*INPUT RECORDS*.

########################################

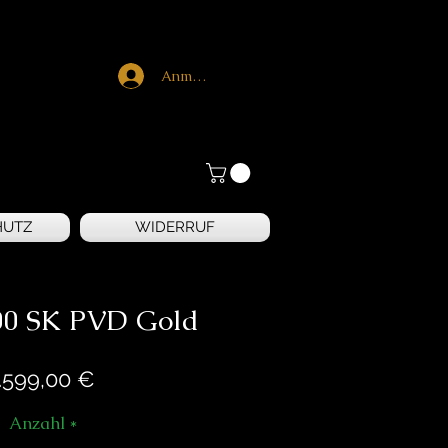
Anmelden
HUTZ
WIDERRUF
00 SK PVD Gold
Preis
.599,00 €
Anzahl
*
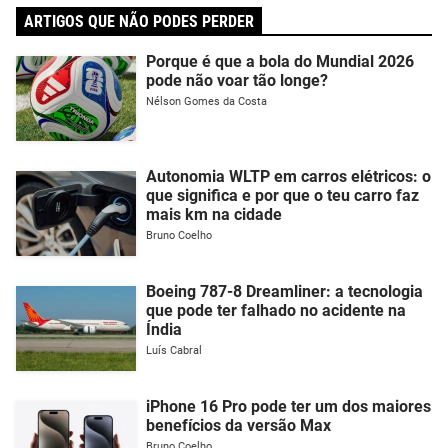
ARTIGOS QUE NÃO PODES PERDER
Porque é que a bola do Mundial 2026
pode não voar tão longe?
Nélson Gomes da Costa
Autonomia WLTP em carros elétricos: o
que significa e por que o teu carro faz
mais km na cidade
Bruno Coelho
Boeing 787-8 Dreamliner: a tecnologia
que pode ter falhado no acidente na
Índia
Luís Cabral
iPhone 16 Pro pode ter um dos maiores
benefícios da versão Max
Bruno Coelho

########################################

*WHAT THE EXERCISE ASKS*.
Copy each line of the records above exactly as written. Do not carry over any picture.

*SOLUTION TO THIS PROBLEM*.
Anmelden
HUTZ
WIDERRUF
00 SK PVD Gold
Preis
.599,00 €
Anzahl
*
ARTIGOS QUE NÃO PODES PERDER
Porque é que a bola do Mundial 2026
pode não voar tão longe?
Nélson Gomes da Costa
Autonomia WLTP em carros elétricos: o
que significa e por que o teu carro faz
mais km na cidade
Bruno Coelho
Boeing 787-8 Dreamliner: a tecnologia
que pode ter falhado no acidente na
Índia
Luís Cabral
iPhone 16 Pro pode ter um dos maiores
benefícios da versão Max
Bruno Coelho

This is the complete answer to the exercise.